(Dataset entries)
******************************
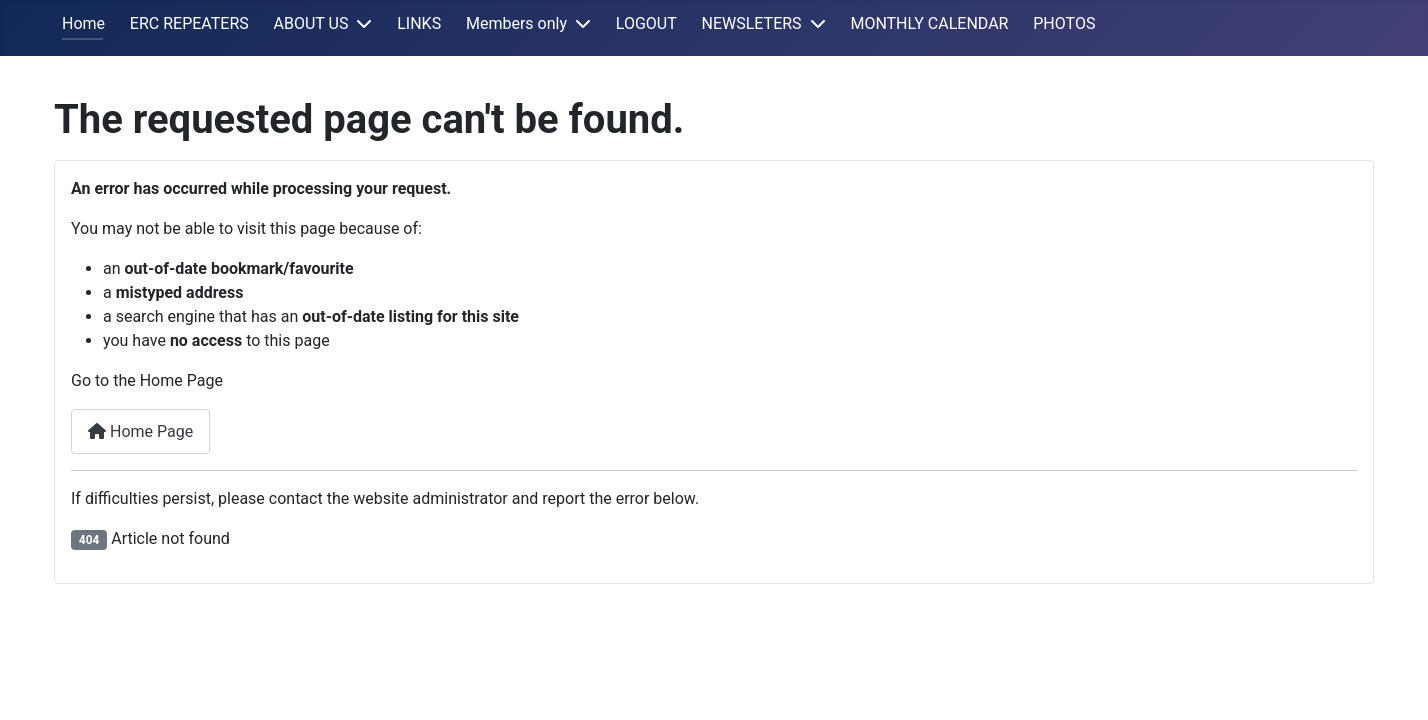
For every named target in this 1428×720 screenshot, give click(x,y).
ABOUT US (311, 23)
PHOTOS (1064, 23)
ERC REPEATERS (189, 23)
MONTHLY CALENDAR (929, 23)
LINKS (419, 23)
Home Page (140, 431)
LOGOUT (646, 23)
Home (83, 23)
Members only (516, 23)
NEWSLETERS (752, 23)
******************************
● Assignment:
Repeat the data exactly, dropping every picture it holds.

● Answer box:
For every named target in this 1428×720 screenshot, give click(x,y).
ABOUT US (311, 23)
PHOTOS (1064, 23)
ERC REPEATERS (189, 23)
MONTHLY CALENDAR (929, 23)
LINKS (419, 23)
Home Page (140, 431)
LOGOUT (646, 23)
Home (83, 23)
Members only (516, 23)
NEWSLETERS (752, 23)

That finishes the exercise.